All you need to do is to place the dog in the yard, and its roaming will deter the deer.
Make use of a motion-activated sprinkler
When deer walk up to this sprinkler, their motion turns it on. This, in turn, scares the deer away from the area around the sprinkler.
The motion-activated sprinkler is not only effective at keeping off deer, but other animals and birds as well.
One of the best motion activated sprinklers we recommend is the Orbit 62100 Yard Enforcer that has both day and night detection modes.
What should you do with leftover pumpkins after Halloween?
Many homeowners living in areas frequented by deer know of only one way of disposing of their leftover Halloween pumpkins—giving it to the deer. Did you know there are plenty of other things you can do with the pumpkins? Some of these things include:
Fertilize your garden using the pumpkins
Even if you would love to feed the pumpkins to the deer, there is no way they are going to feed on them if they are rotting.

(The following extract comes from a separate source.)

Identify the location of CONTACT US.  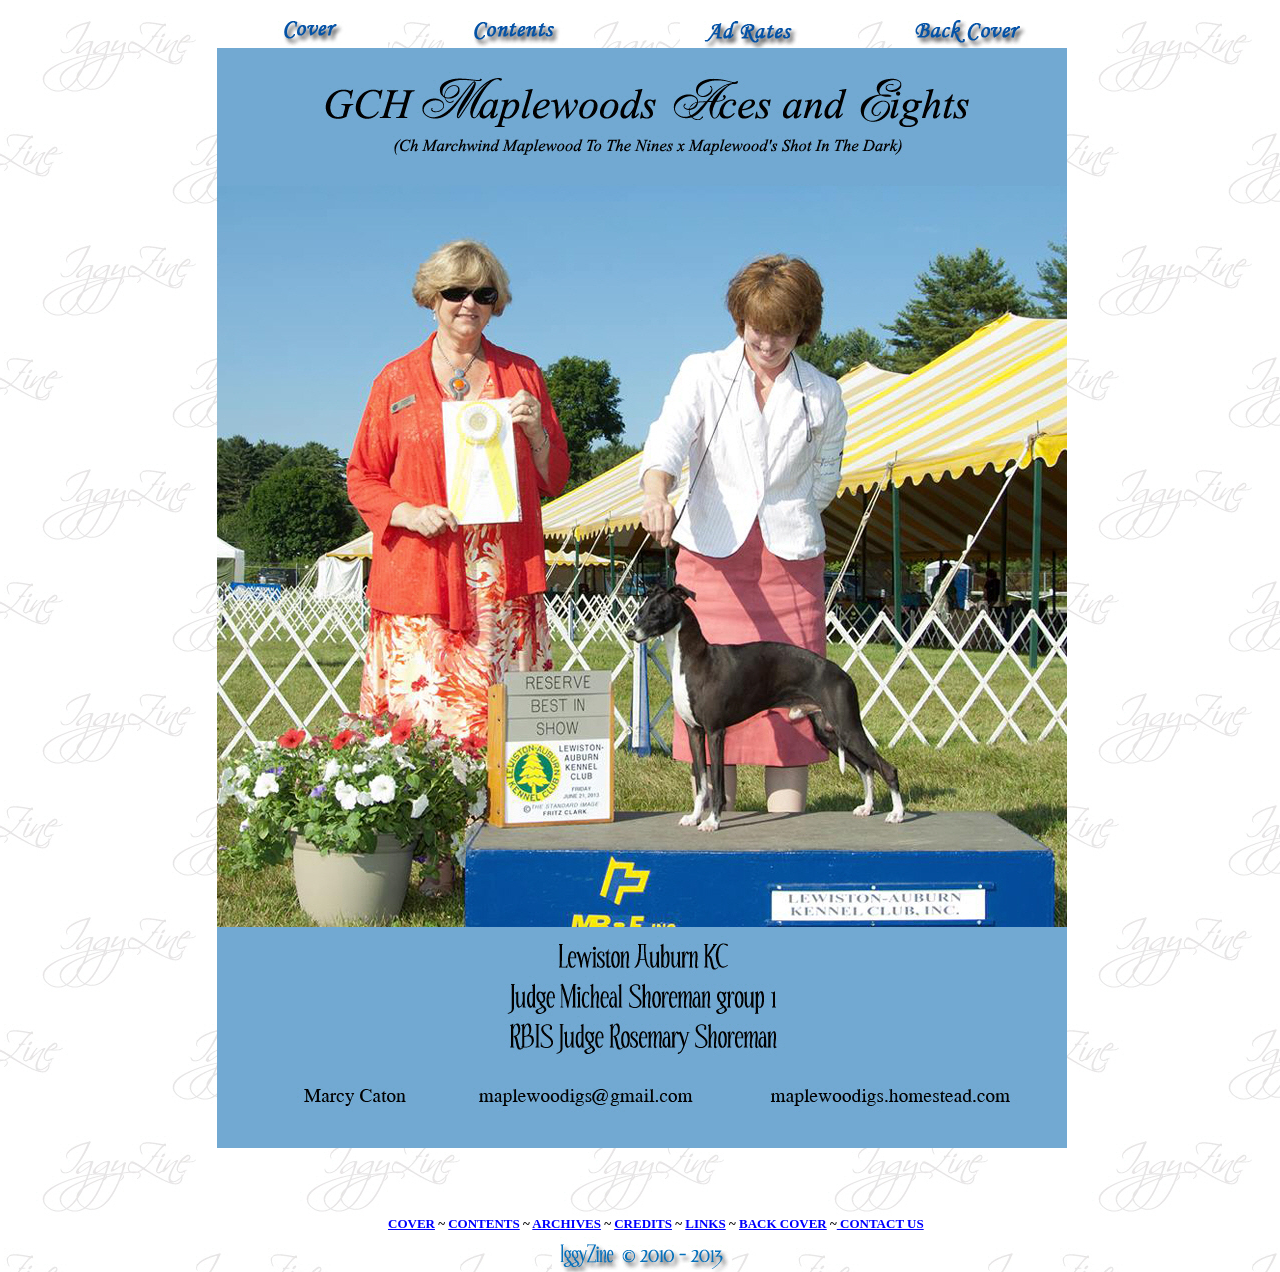 (880, 1223).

What should you do instead?
Smash the pumpkin and mix the bit into your garden. The pumpkin will break down and add nutrients to the soil.
Remember to remove any melted wax, candle, or seeds from the pumpkin. You don’t want new pumpkins on your farm the next year, do you?
Feed the birds
This is easy. Cut off the bottom half of the pumpkin and fill it with birdseed. As the birds eat the seeds, they also feed on the pumpkins!
Plant flowers inside pumpkins
Did you know you can plant flowers inside old pumpkins? All you need to do is to plant the flowers you are interested in and bury the entire pumpkin. The bacteria in the soil will break down the pumpkins leaving the flowers growing in the fertilized soil.
Remember to remove seeds unless you want pumpkins in your garden.
Show off your lantern
Would you love to show off your lantern for a few more days after Halloween? Rub the insides of the pumpkin with cinnamon and poke a few cloves in the flesh. You should then light a candle inside the fruit and enjoy the autumn scent.
Make a stamp
To do it, use a sharp knife to cut simple shapes out of the pumpkin’s flesh. For ideal results, cut at least an inch from the insides of the pumpkin to access the less stringy texture that makes stamps awesome.
Brew pumpkin beer
Everyone is talking about home brewing, and why not join the bandwagon and make your own pumpkin ale? While pumpkin ale might sound weird, it has actually been around for a long time. In fact, it was a traditional beer ingredient in colonial times.
Make pumpkin pickles
No part of the pumpkin should go to waste. If you don’t want to lose the peels, make pickles out of them. The pickles are an excellent way to add sweetness and bite to sandwiches and salads.